[Problem to work on]: Provide the records once more, identical to the original.

[Saved entries]:
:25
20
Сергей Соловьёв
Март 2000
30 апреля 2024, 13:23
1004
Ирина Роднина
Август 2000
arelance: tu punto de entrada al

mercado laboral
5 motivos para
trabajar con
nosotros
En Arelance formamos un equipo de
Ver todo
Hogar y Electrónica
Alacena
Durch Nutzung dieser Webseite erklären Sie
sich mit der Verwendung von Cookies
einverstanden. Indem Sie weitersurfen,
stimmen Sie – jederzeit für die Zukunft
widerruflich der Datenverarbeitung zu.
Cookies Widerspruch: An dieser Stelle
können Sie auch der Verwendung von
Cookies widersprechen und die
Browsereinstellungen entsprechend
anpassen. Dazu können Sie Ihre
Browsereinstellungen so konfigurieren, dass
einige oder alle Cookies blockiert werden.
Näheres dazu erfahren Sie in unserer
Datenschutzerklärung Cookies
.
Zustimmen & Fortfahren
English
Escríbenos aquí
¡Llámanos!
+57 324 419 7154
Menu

[Result of the exercise]:
:25
20
Сергей Соловьёв
Март 2000
30 апреля 2024, 13:23
1004
Ирина Роднина
Август 2000
arelance: tu punto de entrada al

mercado laboral
5 motivos para
trabajar con
nosotros
En Arelance formamos un equipo de
Ver todo
Hogar y Electrónica
Alacena
Durch Nutzung dieser Webseite erklären Sie
sich mit der Verwendung von Cookies
einverstanden. Indem Sie weitersurfen,
stimmen Sie – jederzeit für die Zukunft
widerruflich der Datenverarbeitung zu.
Cookies Widerspruch: An dieser Stelle
können Sie auch der Verwendung von
Cookies widersprechen und die
Browsereinstellungen entsprechend
anpassen. Dazu können Sie Ihre
Browsereinstellungen so konfigurieren, dass
einige oder alle Cookies blockiert werden.
Näheres dazu erfahren Sie in unserer
Datenschutzerklärung Cookies
.
Zustimmen & Fortfahren
English
Escríbenos aquí
¡Llámanos!
+57 324 419 7154
Menu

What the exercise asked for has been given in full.